Konumuza tekrar gelecek olursak; dizimiz sakin, küçük, kendi halinde olan adada geçiyor. Kasaba o kadar sakin ki seneler geçse de hiçbir şey değişmemiş. Seneler önce kasabadan ayrılan genç bir adamın trafik kazasında bir kızı öldürmesi sonucu hapis yatmasıyla başlıyor. Adam hapisten çıktıktan sonra hayatını tekrar düzene oturtmak ya da gerçeklerden kaçmak için ailesinin olduğu kasabadaki eve geri taşınıyor.
Adada her şey olağan şekliyle aynı ilerlerken kiliseye geçici süreliğine bir pederin gelmesi bazı şeylerin değişmesine sebep oluyor. Yeni gelen pederin herkesi tanıyormuş gibi ilgilenmesi çoğu kişiye tuhaf gelse de bir o kadar da normal geliyor.

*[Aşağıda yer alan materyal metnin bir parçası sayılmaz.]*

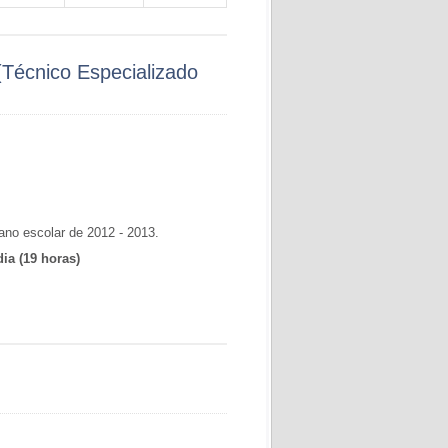
(Técnico Especializado
ano escolar de 2012 - 2013.
dia
(19 horas)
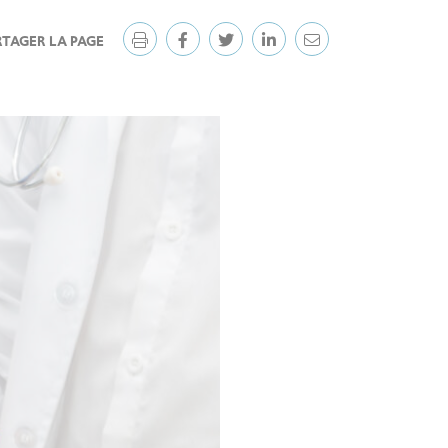
RTAGER LA PAGE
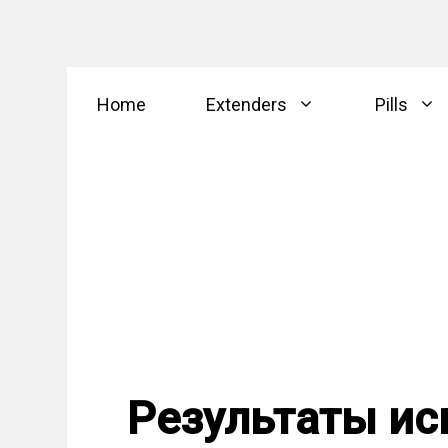
Skip
Home
Extenders
Pills
to
content
Результаты ис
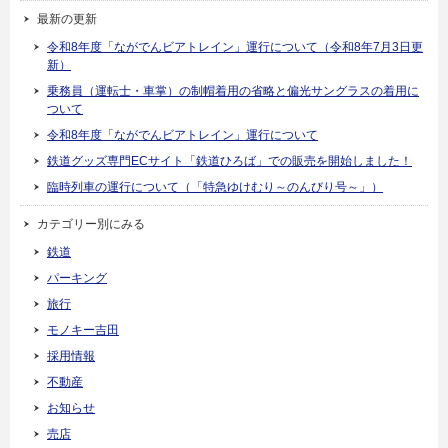
最新の更新
令和8年度「ながでんビアトレイン」運行について（令和8年7月3日更
新）
乗務員（運転士・車掌）の制帽着用の省略と偏光サングラスの着用に
ついて
令和8年度「ながでんビアトレイン」運行について
鉄道グッズ専門ECサイト「鉄道ひろば」での販売を開始しました！
臨時列車の運行について（「特急ゆけむり～のんびり号～」）
カテゴリー別にみる
鉄道
パーキング
旅行
モノキー吉田
採用情報
不動産
お知らせ
売店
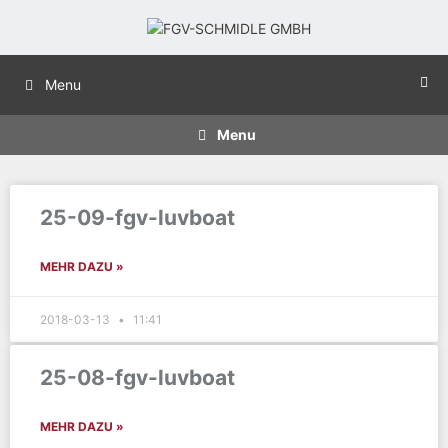
Menu
Menu
25-09-fgv-luvboat
MEHR DAZU »
2018-03-13
11:41
25-08-fgv-luvboat
MEHR DAZU »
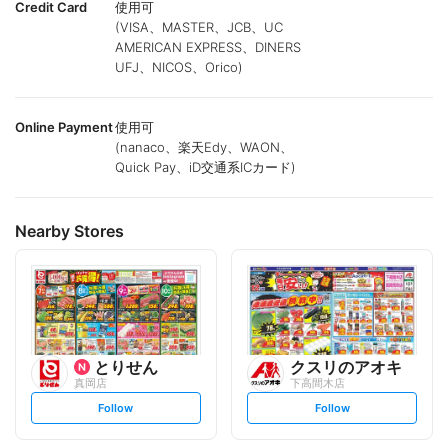
Credit Card
使用可
(VISA、MASTER、JCB、UC
AMERICAN EXPRESS、DINERS
UFJ、NICOS、Orico)
Online Payment
使用可
(nanaco、楽天Edy、WAON、
Quick Pay、iD交通系ICカード)
Nearby Stores
とりせん
クスリのアオキ
真岡店
下高間木店
s
s
Follow
Follow
e
e
t
t
f
f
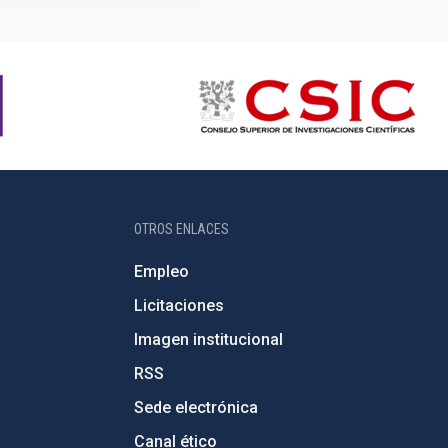
OTROS ENLACES
Empleo
Licitaciones
Imagen institucional
RSS
Sede electrónica
Canal ético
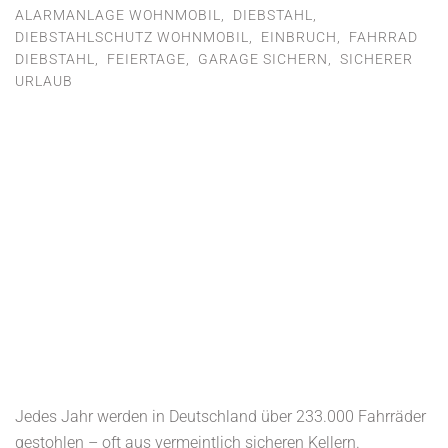
ALARMANLAGE WOHNMOBIL
,
DIEBSTAHL
,
DIEBSTAHLSCHUTZ WOHNMOBIL
,
EINBRUCH
,
FAHRRAD
DIEBSTAHL
,
FEIERTAGE
,
GARAGE SICHERN
,
SICHERER
URLAUB
Jedes Jahr werden in Deutschland über 233.000 Fahrräder
gestohlen – oft aus vermeintlich sicheren Kellern.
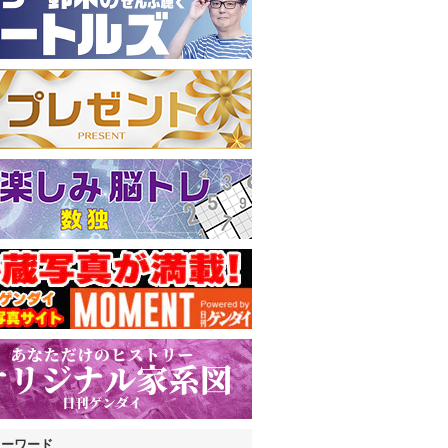
キーワード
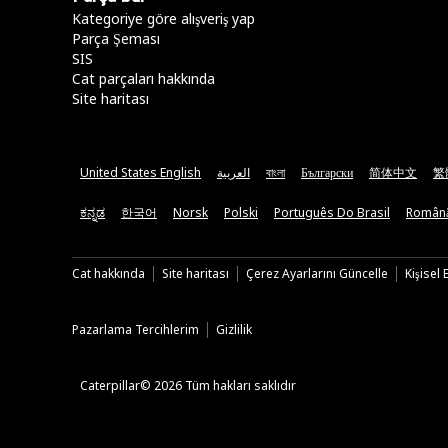
Kategoriye göre alışveriş yap
Parça Şeması
SIS
Cat parçaları hakkında
Site haritası
United States English
العربية
বাংলা
Български
简体中文
繁
ಕನ್ನಡ
한국어
Norsk
Polski
Português Do Brasil
Român
Cat hakkında
Site haritası
Çerez Ayarlarını Güncelle
Kişisel
Pazarlama Tercihlerim
Gizlilik
Caterpillar© 2026 Tüm hakları saklıdır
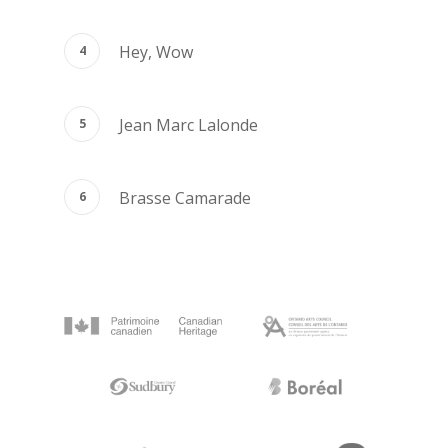
Hey, Wow
Jean Marc Lalonde
Brasse Camarade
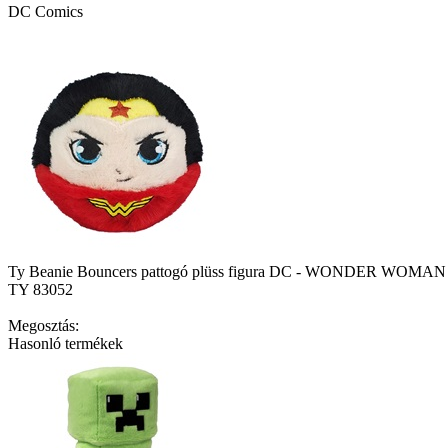
DC Comics
Ty Beanie Bouncers pattogó plüss figura DC - WONDER WOMAN 
TY 83052
Megosztás:
Hasonló termékek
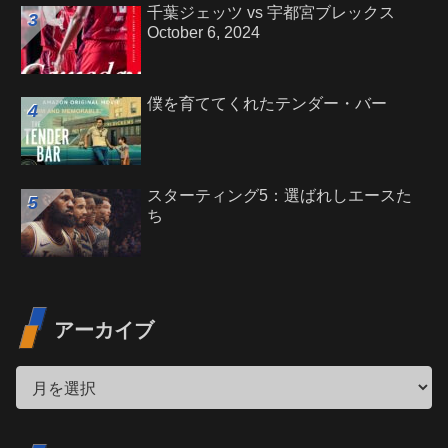
千葉ジェッツ vs 宇都宮ブレックス
October 6, 2024
僕を育ててくれたテンダー・バー
スターティング5：選ばれしエースた
ち
アーカイブ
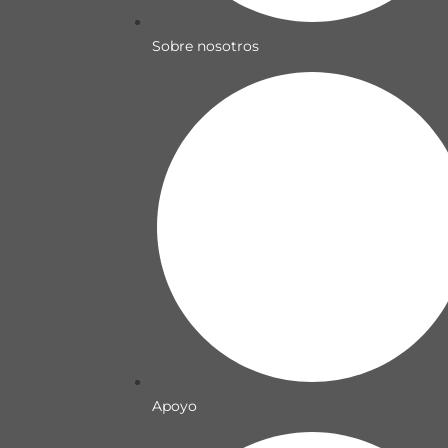
Sobre nosotros
Apoyo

Bu diziyi keşfetmem Instagram' da bir kesitine denk gelmemle oldu. O sıralar gerilim izleme isteğimin üstüne bayağı iyi gelmişti. Sonrasında diziye başladığımda aslında gördüğüm kesitin dizinin son bölümlerinden olduğunu fark etmem biraz hayal kırıklığına uğramama sebep oldu diyebilirim. Çünkü dizinin tamamıyla fantastik varlıklar üzerinden ilerleyeceğini düşünmüştüm. Yine de dizi her bölümünde merak unsurunu üst seviyelerde tuttu diyebilirim. bölüm bittikten sonra hemen diğer bölümü de izlemem lazım diyerek gittim.

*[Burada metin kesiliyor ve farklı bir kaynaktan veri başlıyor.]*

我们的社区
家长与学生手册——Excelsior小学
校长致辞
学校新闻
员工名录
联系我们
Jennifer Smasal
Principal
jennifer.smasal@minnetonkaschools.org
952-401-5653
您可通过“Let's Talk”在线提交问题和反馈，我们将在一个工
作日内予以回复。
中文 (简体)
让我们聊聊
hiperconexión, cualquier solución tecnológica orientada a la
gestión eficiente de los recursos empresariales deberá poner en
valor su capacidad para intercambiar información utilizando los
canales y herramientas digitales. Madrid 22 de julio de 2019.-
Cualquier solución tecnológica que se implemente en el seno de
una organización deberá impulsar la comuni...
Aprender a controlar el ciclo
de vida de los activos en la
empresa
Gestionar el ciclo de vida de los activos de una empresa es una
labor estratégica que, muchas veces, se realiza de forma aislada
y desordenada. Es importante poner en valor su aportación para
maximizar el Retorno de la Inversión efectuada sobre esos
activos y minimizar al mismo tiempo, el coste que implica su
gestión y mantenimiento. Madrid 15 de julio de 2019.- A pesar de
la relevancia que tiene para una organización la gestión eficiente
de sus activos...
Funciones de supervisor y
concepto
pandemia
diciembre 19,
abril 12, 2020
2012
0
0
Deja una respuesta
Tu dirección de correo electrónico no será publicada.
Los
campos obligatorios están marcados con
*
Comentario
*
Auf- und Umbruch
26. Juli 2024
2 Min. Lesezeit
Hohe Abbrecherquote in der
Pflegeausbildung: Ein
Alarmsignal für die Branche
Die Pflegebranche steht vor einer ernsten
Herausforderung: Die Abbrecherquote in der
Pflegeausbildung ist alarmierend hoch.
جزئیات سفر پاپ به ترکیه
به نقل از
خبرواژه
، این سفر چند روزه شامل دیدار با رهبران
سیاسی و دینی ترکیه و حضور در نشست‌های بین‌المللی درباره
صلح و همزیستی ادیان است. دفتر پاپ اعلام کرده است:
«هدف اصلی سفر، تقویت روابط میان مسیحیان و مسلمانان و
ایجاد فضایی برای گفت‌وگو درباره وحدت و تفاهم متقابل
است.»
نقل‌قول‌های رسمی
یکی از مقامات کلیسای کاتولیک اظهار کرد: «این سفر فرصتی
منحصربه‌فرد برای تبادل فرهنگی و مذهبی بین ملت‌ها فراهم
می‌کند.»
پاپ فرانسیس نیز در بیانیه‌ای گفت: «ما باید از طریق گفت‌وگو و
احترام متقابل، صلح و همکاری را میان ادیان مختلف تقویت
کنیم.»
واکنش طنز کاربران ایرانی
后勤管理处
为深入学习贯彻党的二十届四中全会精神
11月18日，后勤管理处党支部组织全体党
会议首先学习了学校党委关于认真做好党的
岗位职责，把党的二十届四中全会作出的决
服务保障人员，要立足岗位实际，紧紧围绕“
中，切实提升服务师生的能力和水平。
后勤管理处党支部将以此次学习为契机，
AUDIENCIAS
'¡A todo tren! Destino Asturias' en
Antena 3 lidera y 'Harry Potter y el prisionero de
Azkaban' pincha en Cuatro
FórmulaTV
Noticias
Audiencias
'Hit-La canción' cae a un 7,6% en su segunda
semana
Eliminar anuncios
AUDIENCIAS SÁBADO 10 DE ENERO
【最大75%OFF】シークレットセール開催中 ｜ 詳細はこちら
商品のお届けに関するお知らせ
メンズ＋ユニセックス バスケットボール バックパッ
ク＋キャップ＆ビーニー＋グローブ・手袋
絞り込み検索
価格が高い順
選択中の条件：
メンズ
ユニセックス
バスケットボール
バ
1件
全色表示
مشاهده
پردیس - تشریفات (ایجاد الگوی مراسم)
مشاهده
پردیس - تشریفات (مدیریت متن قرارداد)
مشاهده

Dizinin içerisindeki en sevdiğim unsurlardan birisi de dini çatışmaların çok daha doğru şekilde ilerlemesi oldu. Kasabanın şerifi Müslümandı ve dizideki koyu Katolik şeklinde nitelendirebileceğimiz pederin yardımcısı olan kadınla olan konuşmalarını izlerken ilk defa Amerikan yapımı bir dizinin Müslümanları terörist değil de kendi hayatını ve dinini yaşamaya çalışan artı olarak da kimseyi dini yüzünden yargılamayan Müslüman bir karaktere yer vermesi beni şaşırtan bir etken oldu.
Bu konuya ayrı bir parantez açacak olursam genelde yabancı yapımlarda özellikle son dönemlerde farklı dini benimseyen karakterlere daha fazla yer vermeye başladı ama bu seferde şöyle bir sıkıntı oluştu: Dindar olan kesimin bu Hristiyan, Müslüman, Yahudi ya da diğer dinler fark etmeksizin sanki kendi güruhu dışında kimsenin düşüncesine saygısı olmayan değişime sonuna kadar kapalıymış gibi lanse edilmesi. Elbette bu konuda farklı düşünenler vardır ki bu gayet normal bir şey fakat benim gördüğüm genel olarak bu şekilde karakterler hep. En iyi ihtimalle dindar ailenin çocuğu; gayet yenilikçi, başkalarının hayatına saygı duyarken ailesi tarafından din üzerinden yargılanması ya da kısıtlanmaya çalışılması üzerine senaryolarla dolu. Bu yüzden bu dizide gayet düzgün bir şekilde dinlerin lanse edilmesi hoşuma giden bir detay oldu.
Bu diziye puanım 7,5/10.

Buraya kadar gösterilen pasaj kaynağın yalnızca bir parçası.